(Saved data entries)
+===+
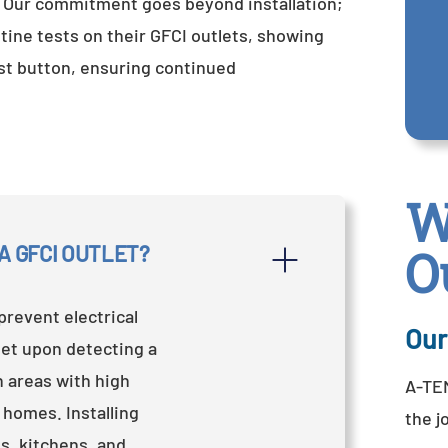
. Our commitment goes beyond installation;
ne tests on their GFCI outlets, showing
est button, ensuring continued
W
A GFCI OUTLET?
O
prevent electrical
Our
let upon detecting a
n areas with high
A-TEM
 homes. Installing
the j
s, kitchens, and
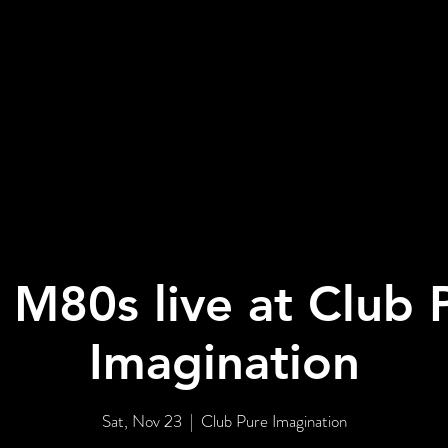
BOUT US
EVENTS
GALLERY
 M80s live at Club 
Imagination
Sat, Nov 23
  |  
Club Pure Imagination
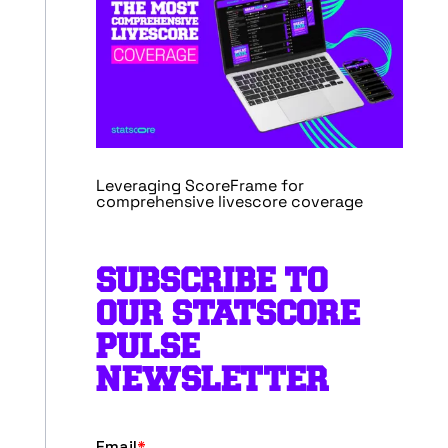
Leveraging ScoreFrame for
comprehensive livescore coverage
SUBSCRIBE TO
OUR STATSCORE
PULSE
NEWSLETTER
+===+
→ Task statement
Please go through each line of the data and count those that contain the string "Club"; give that number alone.

→ Exercise solution
2